II
Le combat de taureauxTrois ans après, il y avait à Madrid un grand combat de taureaux et le vaste cirque où se donnait ce combat, était rempli d’une foule immense ; le beau monde au premier rang, puis les bourgeois, après cela la populace.
Au milieu de toute cette bruyante cohue, circulaient des moines, une bourse à la main, et allant de l’un à l’autre quêter, ou pour les trépassés, ou pour le rachat des captifs, ou bien, c’était le grand nombre, pour leurs couvents. Quoique les spectateurs fussent horriblement serrés les uns contre les autres, on ne manquait jamais de se lever respectueusement devant les moines, lorsqu’ils parcouraient l’enceinte du public assis, ou de leur ouvrir un passage, lorsqu’ils fendaient la foule qui se tenait debout à l’extrémité du cirque.
Tous les quêteurs faisaient de bonnes recettes, mais l’un d’eux semblait privilégié : car trois fois il avait dû verser dans la besace de deux frères lais qui le suivaient, les sommes que l’on déposait de toutes parts dans la bourse qu’il tendait à un chacun. C’était un grand homme sec, tout à fait chauve, et dont le teint have et les joues creusées révélaient de grandes austérités ou une maladie mortelle.
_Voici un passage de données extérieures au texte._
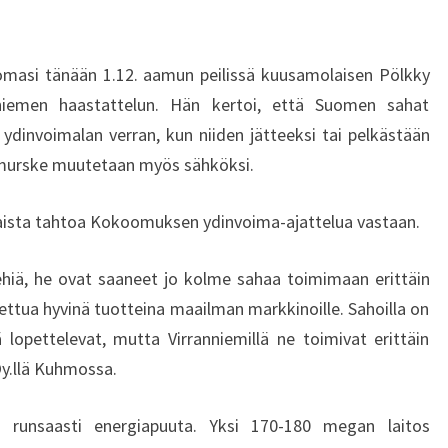
A
L
A
omasi tänään 1.12. aamun peilissä kuusamolaisen Pölkky
I
nniemen haastattelun. Hän kertoi, että Suomen sahat
S
I
dinvoimalan verran, kun niiden jätteeksi tai pelkästään
L
murske muutetaan myös sähköksi.
L
E
laista tahtoa Kokoomuksen ydinvoima-ajattelua vastaan.
–
S
ehiä, he ovat saaneet jo kolme sahaa toimimaan erittäin
U
ettua hyvinä tuotteina maailman markkinoille. Sahoilla on
O
M
ä lopettelevat, mutta Virranniemillä ne toimivat erittäin
E
y.llä Kuhmossa.
N
S
n runsaasti energiapuuta. Yksi 170-180 megan laitos
A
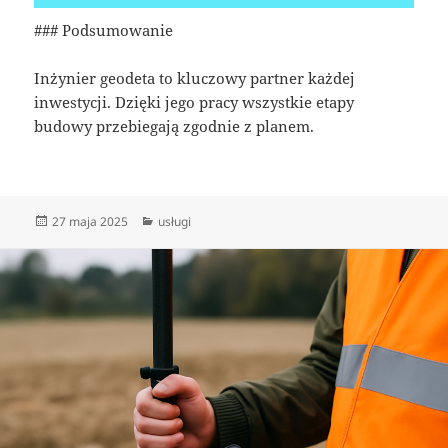
### Podsumowanie
Inżynier geodeta to kluczowy partner każdej
inwestycji. Dzięki jego pracy wszystkie etapy
budowy przebiegają zgodnie z planem.
Data
Kategorie
27 maja 2025
usługi
publikacji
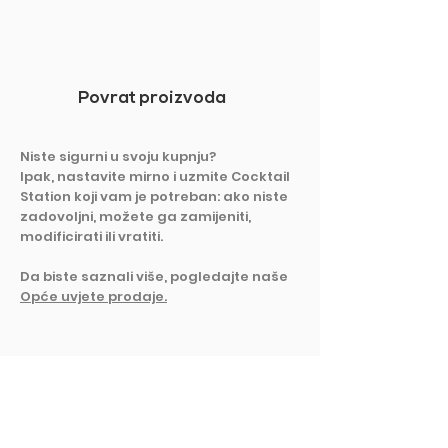
Povrat proizvoda
Niste sigurni u svoju kupnju?
Ipak, nastavite mirno i uzmite Cocktail
Station koji vam je potreban: ako niste
zadovoljni, možete ga zamijeniti,
modificirati ili vratiti.
Da biste saznali više, pogledajte naše
Opće uvjete prodaje.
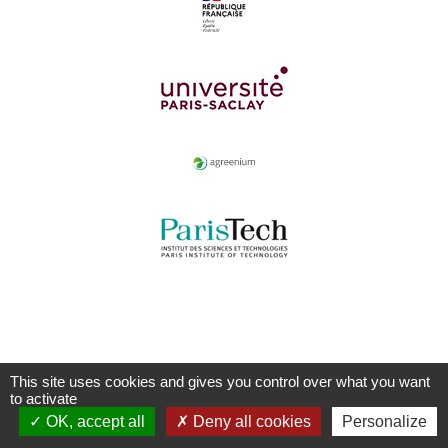
This site uses cookies and gives you control over what you want
to activate
OK, accept all
Deny all cookies
Personalize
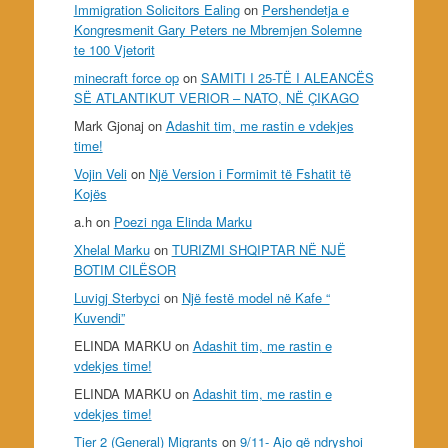
Immigration Solicitors Ealing
on
Pershendetja e
Kongresmenit Gary Peters ne Mbremjen Solemne
te 100 Vjetorit
minecraft force op
on
SAMITI I 25-TË I ALEANCËS
SË ATLANTIKUT VERIOR – NATO, NË ÇIKAGO
Mark Gjonaj
on
Adashit tim, me rastin e vdekjes
time!
Vojin Veli
on
Një Version i Formimit të Fshatit të
Kojës
a.h
on
Poezi nga Elinda Marku
Xhelal Marku
on
TURIZMI SHQIPTAR NË NJË
BOTIM CILËSOR
Luvigj Sterbyci
on
Një festë model në Kafe “
Kuvendi”
ELINDA MARKU
on
Adashit tim, me rastin e
vdekjes time!
ELINDA MARKU
on
Adashit tim, me rastin e
vdekjes time!
Tier 2 (General) Migrants
on
9/11- Ajo që ndryshoi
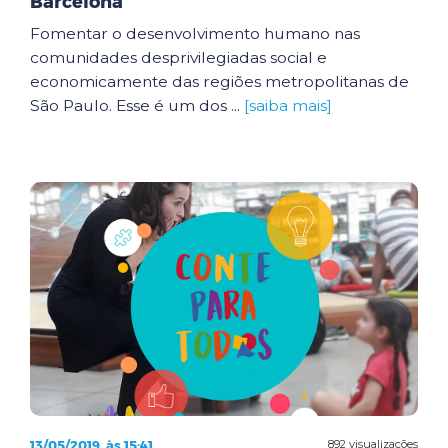
Barcelona
Fomentar o desenvolvimento humano nas
comunidades desprivilegiadas social e
economicamente das regiões metropolitanas de
São Paulo. Esse é um dos ...
[saiba mais]
13/05/2019, às 15:41
892 visualizações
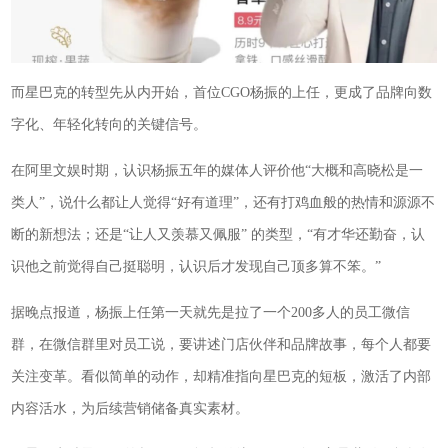
而星巴克的转型先从内开始，首位CGO杨振的上任，更成了品牌向数
字化、年轻化转向的关键信号。
在阿里文娱时期，认识杨振五年的媒体人评价他“大概和高晓松是一
类人”，说什么都让人觉得“好有道理”，还有打鸡血般的热情和源源不
断的新想法；还是“让人又羡慕又佩服” 的类型，“有才华还勤奋，认
识他之前觉得自己挺聪明，认识后才发现自己顶多算不笨。”
据晚点报道，杨振上任第一天就先是拉了一个200多人的员工微信
群，在微信群里对员工说，要讲述门店伙伴和品牌故事，每个人都要
关注变革。看似简单的动作，却精准指向星巴克的短板，激活了内部
内容活水，为后续营销储备真实素材。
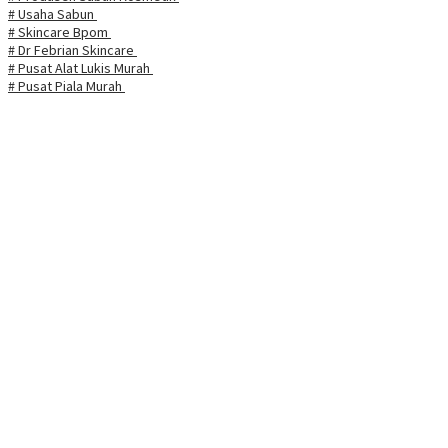
# Usaha Sabun
# Skincare Bpom
# Dr Febrian Skincare
# Pusat Alat Lukis Murah
# Pusat Piala Murah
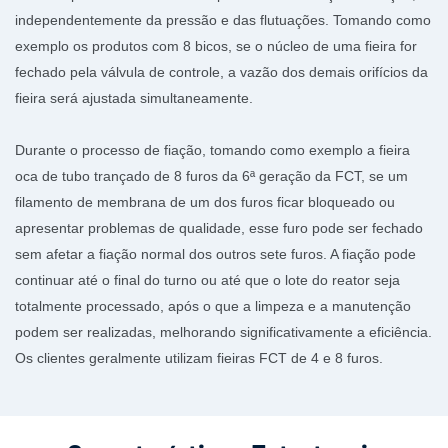
independentemente da pressão e das flutuações. Tomando como
exemplo os produtos com 8 bicos, se o núcleo de uma fieira for
fechado pela válvula de controle, a vazão dos demais orifícios da
fieira será ajustada simultaneamente.
Durante o processo de fiação, tomando como exemplo a fieira
oca de tubo trançado de 8 furos da 6ª geração da FCT, se um
filamento de membrana de um dos furos ficar bloqueado ou
apresentar problemas de qualidade, esse furo pode ser fechado
sem afetar a fiação normal dos outros sete furos. A fiação pode
continuar até o final do turno ou até que o lote do reator seja
totalmente processado, após o que a limpeza e a manutenção
podem ser realizadas, melhorando significativamente a eficiência.
Os clientes geralmente utilizam fieiras FCT de 4 e 8 furos.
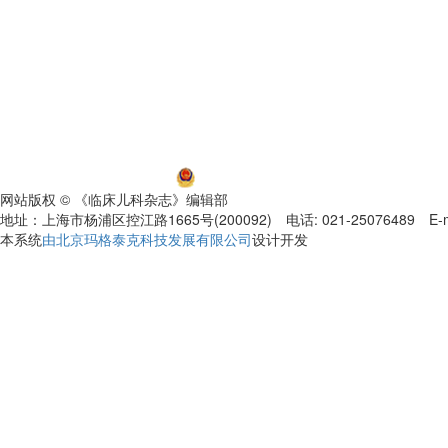
沪ICP备06032584号-5
沪公网安备 31011002000392号
网站版权 © 《临床儿科杂志》编辑部
地址：上海市杨浦区控江路1665号(200092) 电话: 021-25076489 E-mail
本系统
由北京玛格泰克科技发展有限公司
设计开发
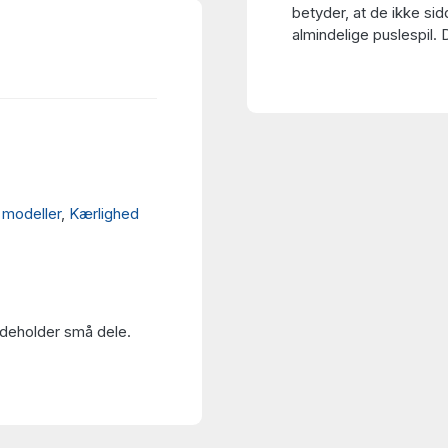
betyder, at de ikke sid
almindelige puslespil.
modeller
,
Kærlighed
Indeholder små dele.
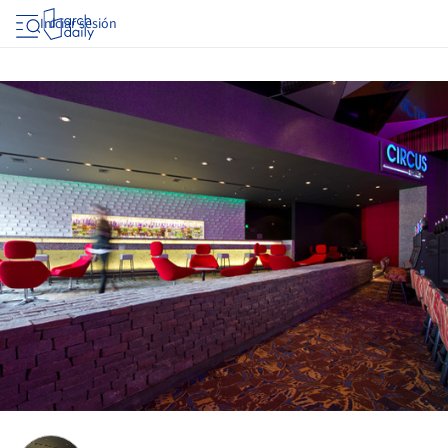
Iniciar sesión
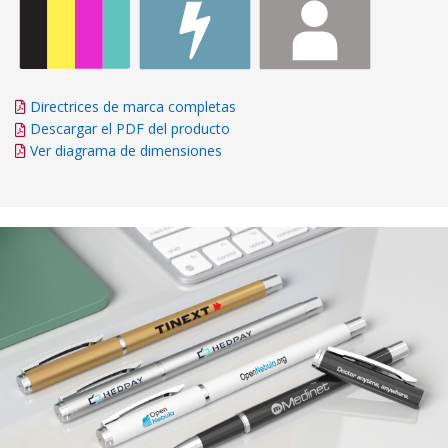
Directrices de marca completas
Descargar el PDF del producto
Ver diagrama de dimensiones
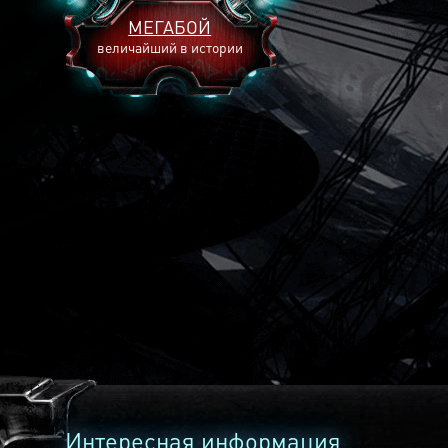
МЕГАБОЙ
величайший в истории
2893
2269
2240
Интересная информация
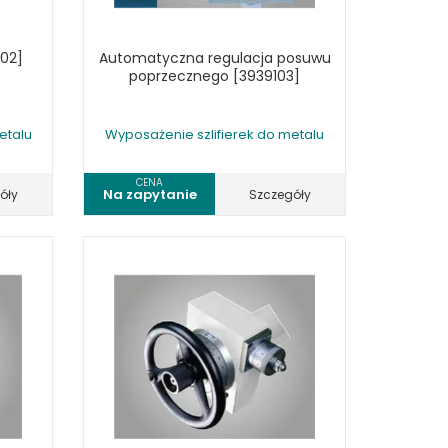
102]
Automatyczna regulacja posuwu
poprzecznego [3939103]
etalu
Wyposażenie szlifierek do metalu
CENA
Na zapytanie
óły
Szczegóły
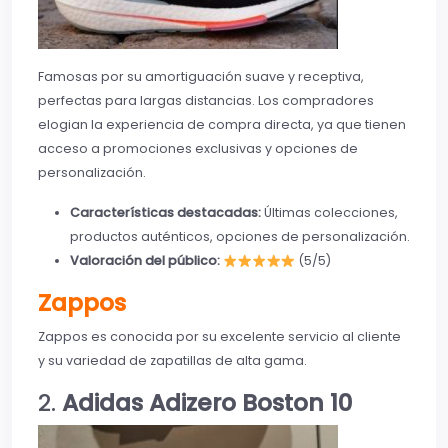
Famosas por su amortiguación suave y receptiva,
perfectas para largas distancias. Los compradores
elogian la experiencia de compra directa, ya que tienen
acceso a promociones exclusivas y opciones de
personalización.
Características destacadas:
Últimas colecciones,
productos auténticos, opciones de personalización.
Valoración del público:
(5/5)
Zappos
Zappos es conocida por su excelente servicio al cliente
y su variedad de zapatillas de alta gama.
2.
Adidas Adizero Boston 10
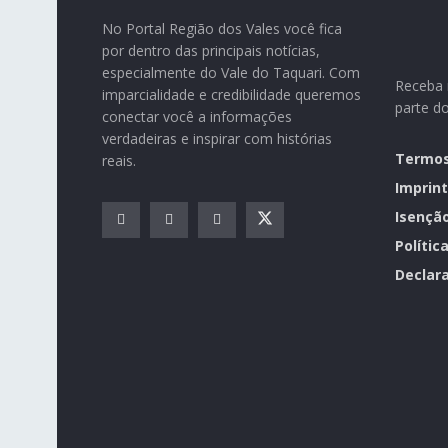
No Portal Região dos Vales você fica
por dentro das principais notícias,
especialmente do Vale do Taquari. Com
Receba n
imparcialidade e credibilidade queremos
parte d
conectar você a informações
verdadeiras e inspirar com histórias
Termos
reais.
Imprint
Isençã
Polític
Declara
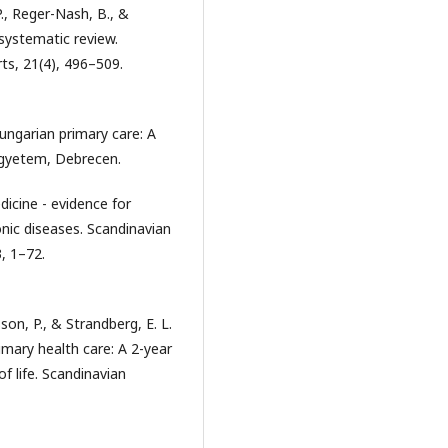
P., Reger-Nash, B., &
 systematic review.
ts, 21(4), 496–509.
ungarian primary care: A
 Egyetem, Debrecen.
dicine - evidence for
onic diseases. Scandinavian
3, 1–72.
son, P., & Strandberg, E. L.
rimary health care: A 2-year
of life. Scandinavian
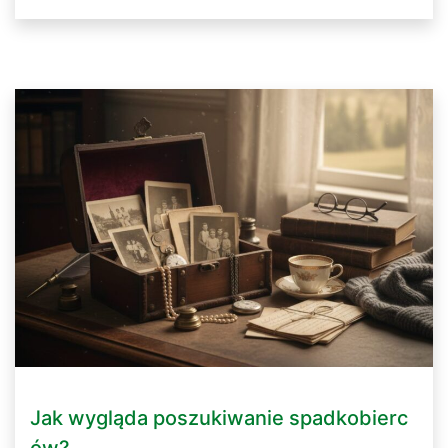
Jak wygląda poszukiwanie spadkobierc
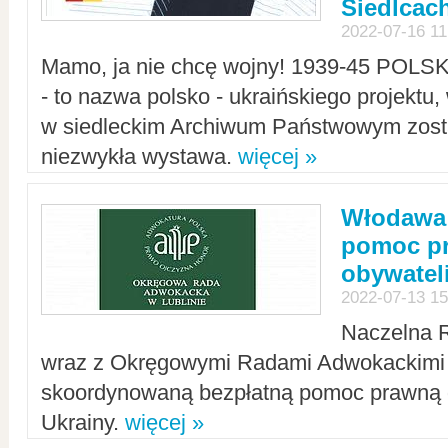
Siedlcac
2022-07-16 11
Mamo, ja nie chcę wojny! 1939-45 POLS
- to nazwa polsko - ukraińskiego projektu
w siedleckim Archiwum Państwowym zosta
niezwykła wystawa.
więcej »
Włodawa:
pomoc pr
obywatel
2022-07-13 15
Naczelna 
wraz z Okręgowymi Radami Adwokackimi 
skoordynowaną bezpłatną pomoc prawną d
Ukrainy.
więcej »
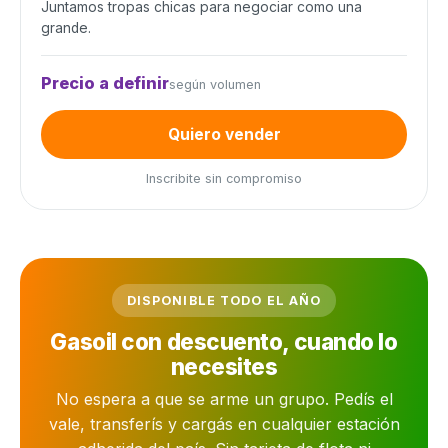
Juntamos tropas chicas para negociar como una
grande.
Precio a definir
según volumen
Quiero vender
Inscribite sin compromiso
DISPONIBLE TODO EL AÑO
Gasoil con descuento, cuando lo
necesites
No espera a que se arme un grupo. Pedís el
vale, transferís y cargás en cualquier estación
Il avait parcouru à peu près la moitié du cirque, quand des cris jetés de toutes parts, annoncèrent rentrée d’un taureau dans l’arène. Le moine, pour ne pas troubler les plaisirs des spectateurs, et partant pour ne point nuire à sa recette, prit place entre deux cavaliers qui s’écartèrent en lui faisant place, et il rabattit son capuchon sur ses yeux, afin de se recueillir et de ne point participer aux joies mondaines au milieu desquelles il se trouvait. Cela était difficile, car un seul rang de spectateurs le séparait du balcon de l’arène, et une jeune dame voilée qui se trouvait devant lui, ne cessait d’adresser des paroles passionnées au cavalier qui l’accompagnait.
– Ô mon cher bien-aimé, ô mon ami, disait-elle avec ces expressions exagérées de la langue espagnole, expressions qui deviennent toutes simples en amour : Ô mon seigneur, ma vie, que ton Espagne est belle ! que l’on aime à l’aise sous son ciel brûlant ! Oh ! mon bien-aimé, que ma patrie est triste auprès de la tienne ! Non, je n’en veux plus ; adieu la Flandre, adieu pour jamais !
Le moine se redressa en tressaillant ; puis, il s’accouda sur ses genoux pour mieux entendre la sénora qui parlait.
– Et rien ne manque à mon bonheur, rien, continua la jeune femme en posant avec volupté sa tête blonde sur l’épaule du cavalier ; rien, mon amour, car tu es beau, tu es riche, tu es noble, et tu as risqué ta vie pour que je fusse à toi ! Et tu as supporté six mois, – autant que cela,–, mon Carlos, mes dédains et mes regrets de l’amour d’un autre.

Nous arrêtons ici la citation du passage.